(Source data)
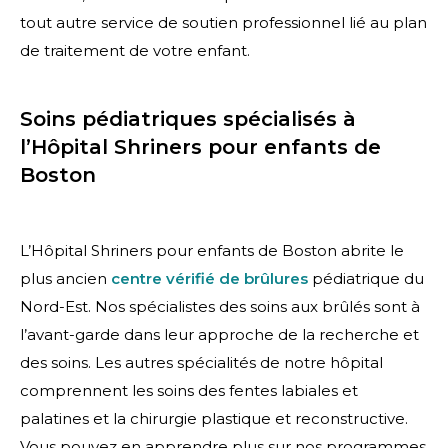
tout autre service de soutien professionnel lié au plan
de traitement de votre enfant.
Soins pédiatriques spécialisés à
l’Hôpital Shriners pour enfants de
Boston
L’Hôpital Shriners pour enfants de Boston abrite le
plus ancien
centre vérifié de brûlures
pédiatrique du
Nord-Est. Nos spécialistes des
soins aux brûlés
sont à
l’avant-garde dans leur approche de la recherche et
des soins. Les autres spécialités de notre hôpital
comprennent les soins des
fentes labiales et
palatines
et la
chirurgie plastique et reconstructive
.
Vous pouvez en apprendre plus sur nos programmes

▶ _What to do_: For every entry above, please output the text exactly and leave any picture behind.

▶ _Expected answer_:
tout autre service de soutien professionnel lié au plan
de traitement de votre enfant.
Soins pédiatriques spécialisés à
l’Hôpital Shriners pour enfants de
Boston
L’Hôpital Shriners pour enfants de Boston abrite le
plus ancien
centre vérifié de brûlures
pédiatrique du
Nord-Est. Nos spécialistes des
soins aux brûlés
sont à
l’avant-garde dans leur approche de la recherche et
des soins. Les autres spécialités de notre hôpital
comprennent les soins des
fentes labiales et
palatines
et la
chirurgie plastique et reconstructive
.
Vous pouvez en apprendre plus sur nos programmes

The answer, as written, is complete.